Alertmanager reads SMTP_USER and SMTP_PASSWORD from environment variables injected via .env at container start.

Backup

Not applicable. Mailgun is a stateless SMTP relay. There is no data to back up. Configuration (domain, sending limits) is managed in the Mailgun EU dashboard.

If Mailgun becomes unavailable, the fallback is to switch alertmanager.yml to another SMTP provider and restart alertmanager. No data is lost.

Restore

Alertmanager stops sending email:

  1. Check alertmanager logs: docker compose logs alertmanager | tail -30
  2. Verify SMTP credentials in .env: SMTP_USER, SMTP_PASSWORD
  3. Test SMTP connectivity from vps-i1:
    curl --url "smtp://smtp.eu.mailgun.org:587" \
      --ssl-reqd --mail-from sender@domain.com \
      --mail-rcpt radieu@gmail.com \
      --user "${SMTP_USER}:${SMTP_PASSWORD}" \
      -T /dev/null
  4. If credentials are correct but delivery fails, check Mailgun dashboard for account suspension or quota exhaustion.
  5. Hot-reload alertmanager after any config fix: curl -X POST http://localhost:9093/-/reload

Switching to a backup SMTP provider:

  1. Edit monitoring/alertmanager/alertmanager.yml — update smtp_smarthost, smtp_auth_username, smtp_auth_password.
  2. Update .env on vps-i1 with new credentials.
  3. Reload: curl -X POST http://localhost:9093/-/reload

Healthcheck / Monitoring

No dedicated Prometheus probe. Alertmanager itself is monitored via the /-/healthy Docker healthcheck and external blackbox probe.

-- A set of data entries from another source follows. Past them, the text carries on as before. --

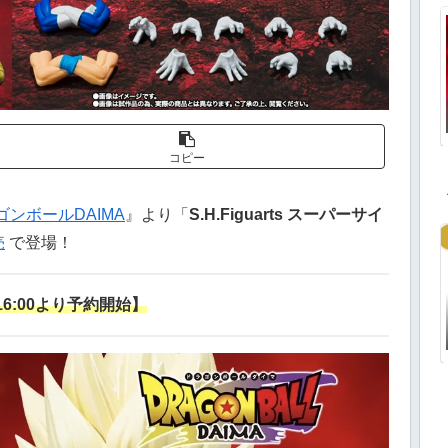
コピー
ゴンボールDAIMA
』より「
S.H.Figuarts スーパーサイ
売
で登場！
)16:00より予約開始】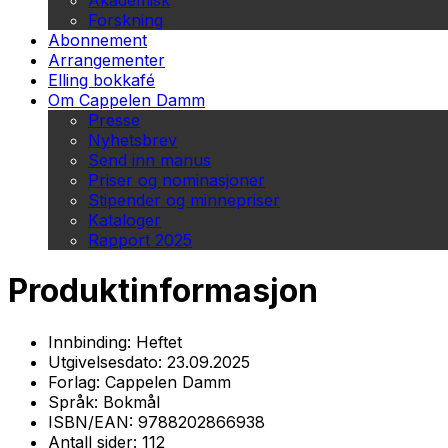
Akademisk
Forskning
Abonnement
Arrangementer
Elling bokkafé
Om Cappelen Damm
Presse
Nyhetsbrev
Send inn manus
Priser og nominasjoner
Stipender og minnepriser
Kataloger
Rapport 2025
Produktinformasjon
Innbinding:
Heftet
Utgivelsesdato:
23.09.2025
Forlag:
Cappelen Damm
Språk:
Bokmål
ISBN/EAN:
9788202866938
Antall sider:
112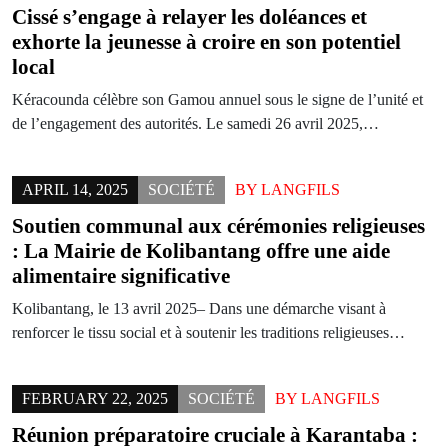
Cissé s’engage à relayer les doléances et
exhorte la jeunesse à croire en son potentiel
local
Kéracounda célèbre son Gamou annuel sous le signe de l’unité et
de l’engagement des autorités. Le samedi 26 avril 2025,…
APRIL 14, 2025
SOCIÉTÉ
BY
LANGFILS
Soutien communal aux cérémonies religieuses
: La Mairie de Kolibantang offre une aide
alimentaire significative
Kolibantang, le 13 avril 2025– Dans une démarche visant à
renforcer le tissu social et à soutenir les traditions religieuses…
FEBRUARY 22, 2025
SOCIÉTÉ
BY
LANGFILS
Réunion préparatoire cruciale à Karantaba :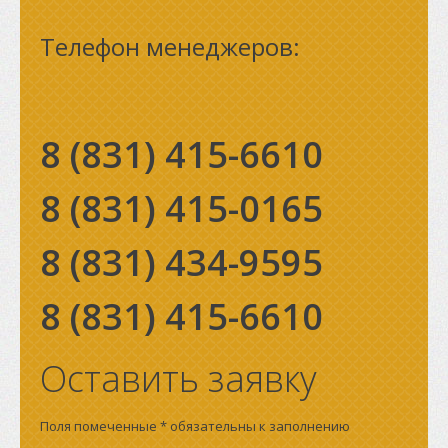
Телефон менеджеров:
8 (831)
415-6610
8 (831)
415-0165
8 (831)
434-9595
8 (831)
415-6610
Оставить заявку
Поля помеченные * обязательны к заполнению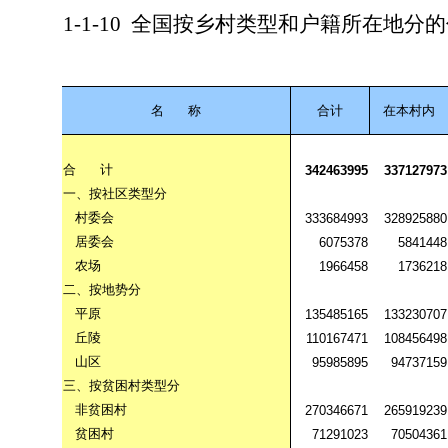
1-1-10
全国按乡村类型和户籍所在地分的
名
称
合计
在本村内
合
计
342463995
337127973
一、按社区类型分
村委会
333684993
328925880
居委会
6075378
5841448
农场
1966458
1736218
二、按地势分
平原
135485165
133230707
丘陵
110167471
108456498
山区
95985895
94737159
三、按贫困村类型分
非贫困村
270346671
265919239
贫困村
71291023
70504361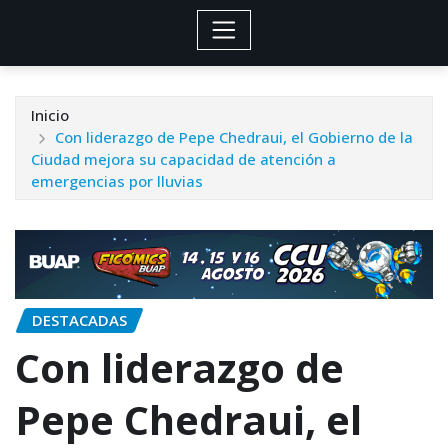
Inicio
Con liderazgo de Pepe Chedraui, el Gobierno de la
Ciudad mejora su capacidad de atención a
emergencias por lluvias
DESTACADAS
Con liderazgo de
Pepe Chedraui, el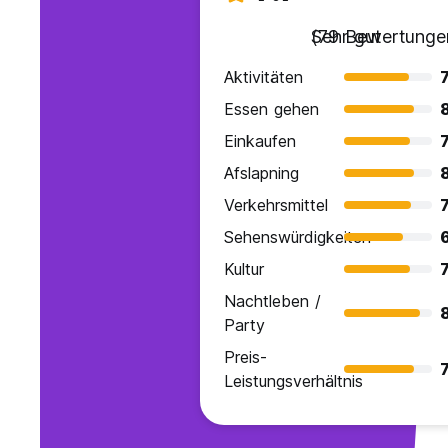
Sehr gut
(79 Bewertunge
Aktivitäten
7
Essen gehen
Einkaufen
7
Afslapning
Verkehrsmittel
7
Sehenswürdigkeiten
Kultur
7
Nachtleben /
Party
Preis-
7
Leistungsverhältnis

To verify email delivery end-to-end, send a test alert:

# Fire a test alert via Alertmanager API
curl -X POST http://localhost:9093/api/v1/alerts \
  -H "Content-Type: application/json" \
  -d '[{"labels":{"alertname":"TestAlert","severity":"warning"},"annotations":{"summary":"Manual test alert"}}]'
# Check radieu@gmail.com within 2 minutes

Check delivery rates and bounce reports in the Mailgun EU dashboard.

Password / Credential Rotation

CredentialTracked entryRotation frequency
SMTP_USER + SMTP_PASSWORDdev_r_servicesmailgun-eu365d

To rotate:

  1. Mailgun EU dashboard → Sending → Domain settings → SMTP credentials → Reset password (or create new credential and delete old).
  2. Update .env on vps-i1:
    # Edit /opt/p24-infra/monitoring/.env
    SMTP_USER=<new_user>
    SMTP_PASSWORD=<new_pass>
  3. Reload alertmanager (it re-reads env at startup or via SIGHUP):
    docker compose restart alertmanager
  4. Update GH Secrets:
    gh secret set SMTP_USER -b "<new_user>" -R radieu/p24-infra
    gh secret set SMTP_PASSWORD -b "<new_pass>" -R radieu/p24-infra
  5. Update .env.local on local workstation.
  6. Send test alert to verify delivery (see Healthcheck section).
  7. Log rotation in docs/secrets-rotation-log.md.